The procedural context of Buxton involved demurrers to a complaint for declaratory relief that were sustained by the trial court. " The motion to strike . . . replaced the demurrer in our practice." (Internal quotation marks omitted.) Santorso v. Bristol Hospital, 127 Conn.App. 606, 617 n.10, 15 A.3d 1131 (2011), aff'd, 308 Conn. 338, 63 A.3d 940 (2013). " The purpose and scope of a motion to strike are identical to those of a demurrer under the old rules of practice . . ." (Citation omitted; internal quotation marks omitted.) Cavallo v. Derby Savings Bank, 188 Conn. 281, 283, 449 A.2d 986 (1982).

As discussed previously, in support of its claim that count twenty is procedurally improper, Argonaut argues that the plaintiffs do not have a statutory right to bring a direct cause of action against it, and the plaintiffs are not third-party beneficiaries of the Argonaut policy. These arguments bear on the condition precedent set forth in Practice Book § 17-55(1), i.e., whether " [t]he party seeking the declaratory judgment has an interest . . . by reason of danger of loss or of uncertainty as to the party's rights or other jural relations . . ." (Emphasis added.) The issue, then, is whether, under the facts alleged in count twenty of the complaint, the plaintiffs have some legal relationship to--or right in--the Argonaut policy that gives rise to a definite interest in enforcing the provision of the Argonaut policy that allegedly requires Argonaut to defend and indemnify Hill.

The following legal principles inform the analysis of this issue. " [A]n insurance policy is a contract . . ." (Internal quotation marks omitted.) Metropolitan Life Ins. Co. v. Aetna Casualty & Surety Co., 255 Conn. 295, 305, 765 A.2d 891 (2001). " [T]he obligation of contracts is limited to the parties making them, and, ordinarily, only those who are parties to contracts are liable for their breach." (Internal quotation marks omitted.) FCM Group, Inc. v. Miller, 300 Conn. 774, 797, 17 A.3d 40 (2011). Thus, " one who [is] neither a party to a contract nor a contemplated beneficiary thereof cannot sue to enforce the promises of the contract . . ." (Internal quotation marks omitted.) Dow & Condon, Inc. v. Brookfield Development Corp., 266 Conn. 572, 579, 833 A.2d 908 (2003).

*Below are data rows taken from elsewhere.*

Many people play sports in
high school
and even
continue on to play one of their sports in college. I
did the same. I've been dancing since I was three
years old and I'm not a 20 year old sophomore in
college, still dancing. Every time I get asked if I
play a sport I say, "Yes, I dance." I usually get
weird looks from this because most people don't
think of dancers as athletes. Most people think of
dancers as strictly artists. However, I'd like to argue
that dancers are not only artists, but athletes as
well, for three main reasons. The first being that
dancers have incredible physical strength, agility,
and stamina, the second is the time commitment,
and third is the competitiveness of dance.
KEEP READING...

At the same time, General Statutes § 38a-321, Connecticut's so-called direct action statute, " protects those injured by judgment proof insureds, by subrogating the injured party or judgment creditor to the rights of the assured against the insurer." (Emphasis added.) Brown v. Employer's Reinsurance Corp., 206 Conn. 668, 672, 539 A.2d 138 (1988). " In its simplest form, subrogation allows a party who has paid a debt to step into the shoes of another (usually the debtee) to assume his or her legal rights against a third party to prevent that party's unjust enrichment." (Internal quotation marks omitted.) Fireman's Fund Ins. Co. v. TD Banknorth Ins. Agency, Inc., 309 Conn. 449, 455, 72 A.3d 36 (2013). Indeed, the purpose of § 38a-321 " is to give the injured person the same rights under the policy as the assured . . ." (Emphasis added; internal quotation marks omitted.) Verdon v. Transamerica Ins. Co., 187 Conn. 363, 369, 446 A.2d 3 (1982). Under § 38a-321, " [t]he injured party, who steps into the shoes of the insured, thus has the same rights as the insured-- i.e., obtains no different or greater rights against the insurer than the insured possesses and is equally subject to any defense the insurer may have against the assured under the policy." (Emphasis in original; internal quotation marks omitted.) Tucker v. American International Group, Inc., 745 F.Supp.2d 53, 59 (D.Conn. 2010) (applying Connecticut law).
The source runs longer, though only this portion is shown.